Spike Blasts Hollywood (Again)

Director launches into race tirade at the Berlin Festival


by empire |
Published on

An irate Spike Lee gave Hollywood yet another tongue-bashing yesterday. Speaking at a press conference at the Berlin Film Festival for his latest film, Bamboozled, the controversial director refuted the claim that representation of black people has improved in film since the Civil Rights Movement. "I can give you examples of films where there has been no progress made. Look at black characters in The Green Mile, The Legend of Bagger Vance, Family Man.
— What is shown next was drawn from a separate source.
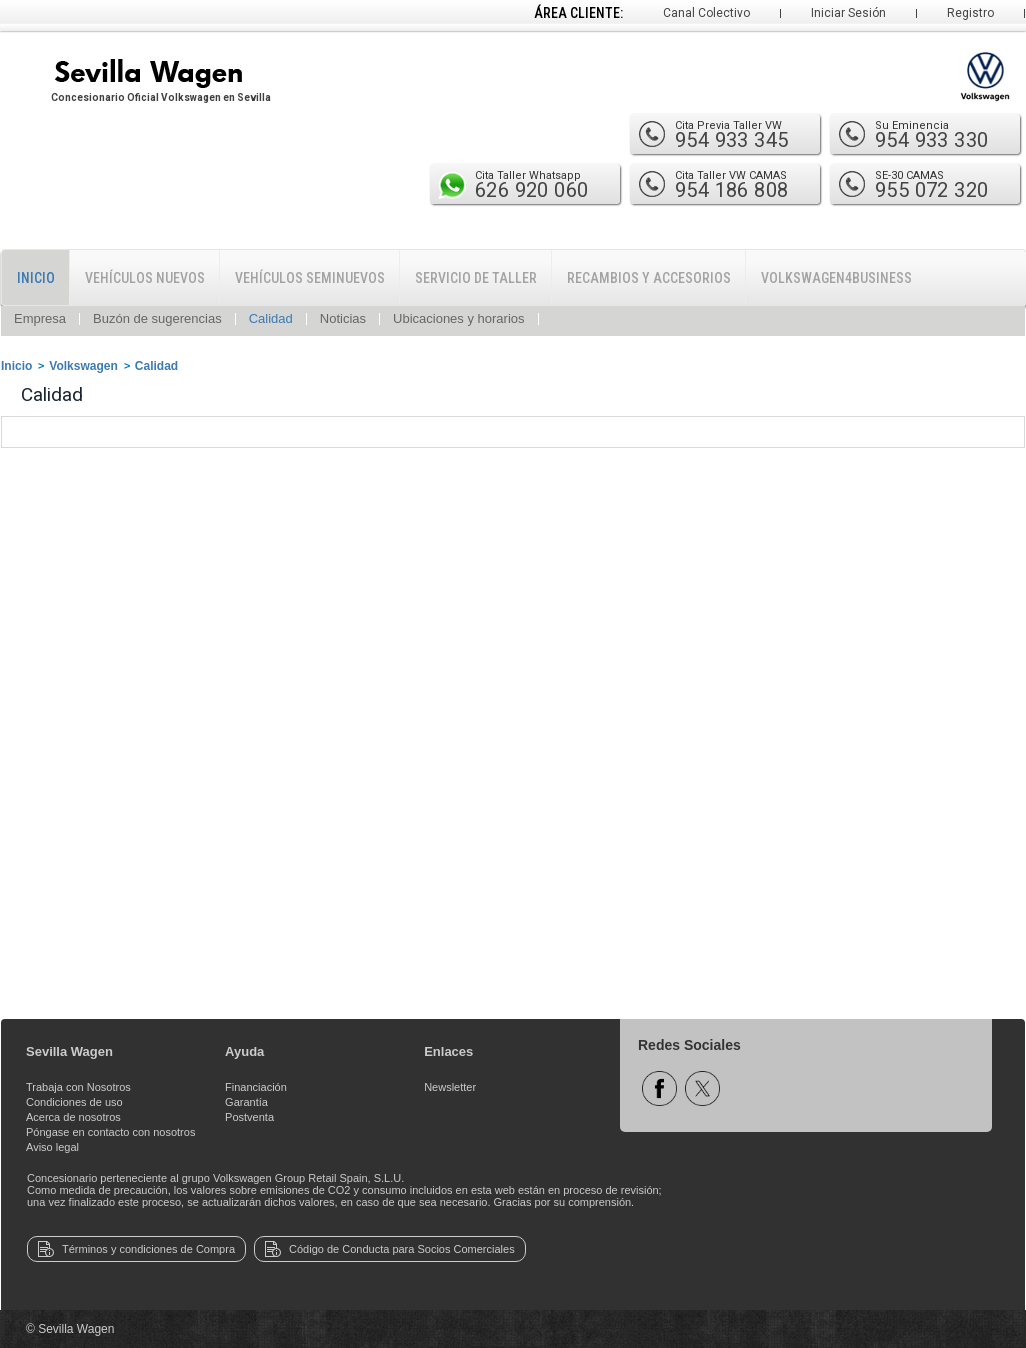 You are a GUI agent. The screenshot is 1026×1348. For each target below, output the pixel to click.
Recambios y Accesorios (649, 278)
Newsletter (450, 1087)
These are films being made today." This follows Lee's recent criticisms of Will Smith for playing Matt Damon's caddy in Robert Redford's Depression-set golf drama Bagger Vance - a film Lee retitled as 'Driving Matt Damon'. Lee's Bamboozled, which opens in the UK in April, stars Scary Movie director Damon Wayans as a black TV executive who reinvents the Black and White Minstrel show for the new millennium, by using black performers instead of whites. Concluding with a four-minute montage of live-action and animated clips from the past century all depicting black people in a politically incorrect manner, Bamboozled has been criticised in the US for being heavy-handed. Yesterday, Lee did not take kindly to such comments. "I just find it very funny that when black people find talk about how they've been oppressed, we're heavy-handed. But living in America, every single day you hear about the holocaust. I'm not saying you shouldn't hear about it, but believe it or not, there have been other oppressed people in this world. I don't think there's anything heavy-handed in this film. Black people were enslaved for 400 years. It's not just African-Americans, you could make the same film about the depiction of Native Americans in Hollywood films." Tempers became frayed as Lee went on to claim that some blacks were denied the vote in Florida last November during the protracted presidential election campaign. "Black people were stopped by the police in Tampa Bay from voting," said Lee. "If someone wants to be delusional and say 'Here we are in America in 2001, we've made so many great strides, everything is OK', go ahead and live in that dream-world."